→ DATA PROVIDED:
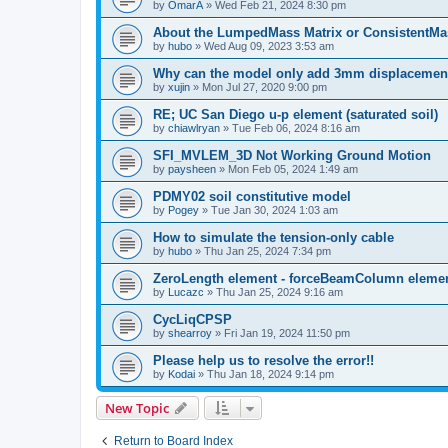
by
OmarA
»
Wed Feb 21, 2024 8:30 pm
About the Lumped­Mass Matrix or Consistent­M
by
hubo
»
Wed Aug 09, 2023 3:53 am
Why can the model only add 3mm displacemen
by
xujin
»
Mon Jul 27, 2020 9:00 pm
RE; UC San Diego u-p element (saturated soil)
by
chiawlryan
»
Tue Feb 06, 2024 8:16 am
SFI_MVLEM_3D Not Working Ground Motion
by
paysheen
»
Mon Feb 05, 2024 1:49 am
PDMY02 soil constitutive model
by
Pogey
»
Tue Jan 30, 2024 1:03 am
How to simulate the tension-only cable
by
hubo
»
Thu Jan 25, 2024 7:34 pm
ZeroLength element - forceBeamColumn element
by
Lucazc
»
Thu Jan 25, 2024 9:16 am
CycLiqCPSP
by
shearroy
»
Fri Jan 19, 2024 11:50 pm
Please help us to resolve the error!!
by
Kodai
»
Thu Jan 18, 2024 9:14 pm
New Topic
Return to Board Index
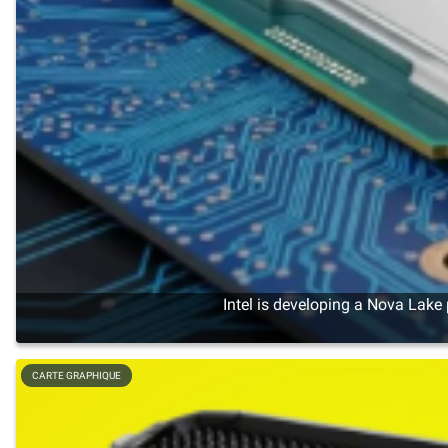
Intel is developing a Nova Lake
CARTE GRAPHIQUE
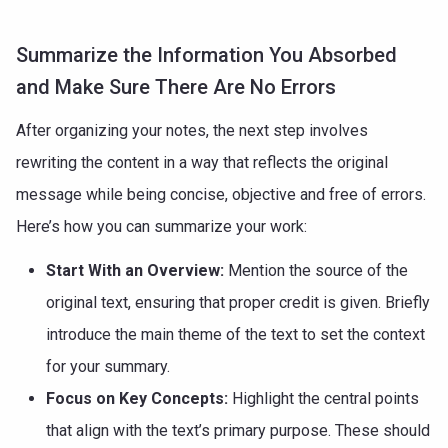
Summarize the Information You Absorbed
and Make Sure There Are No Errors
After organizing your notes, the next step involves
rewriting the content in a way that reflects the original
message while being concise, objective and free of errors.
Here’s how you can summarize your work:
Start With an Overview:
Mention the source of the
original text, ensuring that proper credit is given. Briefly
introduce the main theme of the text to set the context
for your summary.
Focus on Key Concepts:
Highlight the central points
that align with the text’s primary purpose. These should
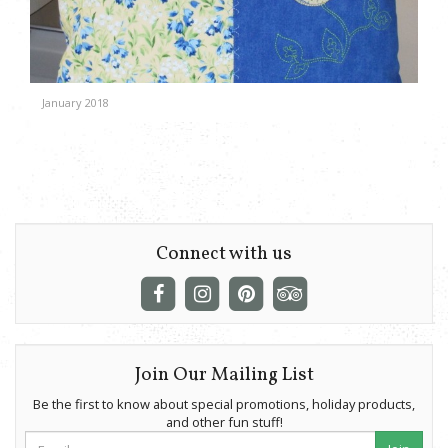
January 2018
Connect with us
Join Our Mailing List
Be the first to know about special promotions, holiday products,
and other fun stuff!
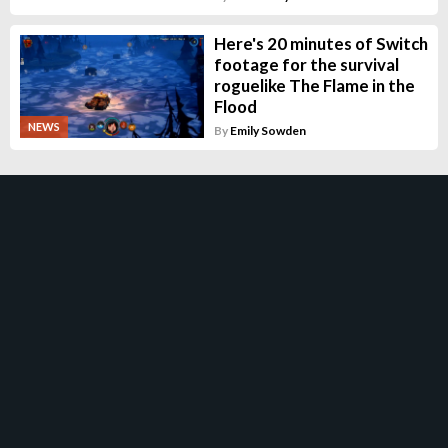
Here's 20 minutes of Switch
footage for the survival
roguelike The Flame in the
Flood
NEWS
By
Emily Sowden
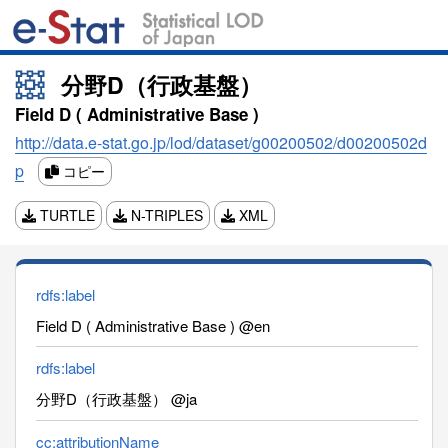
分野D（行政基盤）
Field D ( Administrative Base )
http://data.e-stat.go.jp/lod/dataset/g00200502/d00200502d
p
コピー
TURTLE
N-TRIPLES
XML
rdfs:label
Field D ( Administrative Base ) @en
rdfs:label
分野D（行政基盤） @ja
cc:attributionName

→ YOUR INSTRUCTIONS: What you return must match the records above exactly, minus any images.

→ ANSWER TO THIS TASK:
by
OmarA
»
Wed Feb 21, 2024 8:30 pm
About the Lumped­Mass Matrix or Consistent­M
by
hubo
»
Wed Aug 09, 2023 3:53 am
Why can the model only add 3mm displacemen
by
xujin
»
Mon Jul 27, 2020 9:00 pm
RE; UC San Diego u-p element (saturated soil)
by
chiawlryan
»
Tue Feb 06, 2024 8:16 am
SFI_MVLEM_3D Not Working Ground Motion
by
paysheen
»
Mon Feb 05, 2024 1:49 am
PDMY02 soil constitutive model
by
Pogey
»
Tue Jan 30, 2024 1:03 am
How to simulate the tension-only cable
by
hubo
»
Thu Jan 25, 2024 7:34 pm
ZeroLength element - forceBeamColumn element
by
Lucazc
»
Thu Jan 25, 2024 9:16 am
CycLiqCPSP
by
shearroy
»
Fri Jan 19, 2024 11:50 pm
Please help us to resolve the error!!
by
Kodai
»
Thu Jan 18, 2024 9:14 pm
New Topic
Return to Board Index
Intel is developing a Nova Lake
CARTE GRAPHIQUE
Summarize the Information You Absorbed
and Make Sure There Are No Errors
After organizing your notes, the next step involves
rewriting the content in a way that reflects the original
message while being concise, objective and free of errors.
Here’s how you can summarize your work:
Start With an Overview:
Mention the source of the
original text, ensuring that proper credit is given. Briefly
introduce the main theme of the text to set the context
for your summary.
Focus on Key Concepts:
Highlight the central points
that align with the text’s primary purpose. These should
January 2018
Connect with us
Join Our Mailing List
Be the first to know about special promotions, holiday products,
and other fun stuff!
Here's 20 minutes of Switch
footage for the survival
roguelike The Flame in the
Flood
NEWS
By
Emily Sowden
分野D（行政基盤）
Field D ( Administrative Base )
http://data.e-stat.go.jp/lod/dataset/g00200502/d00200502d
p
コピー
TURTLE
N-TRIPLES
XML
rdfs:label
Field D ( Administrative Base ) @en
rdfs:label
分野D（行政基盤） @ja
cc:attributionName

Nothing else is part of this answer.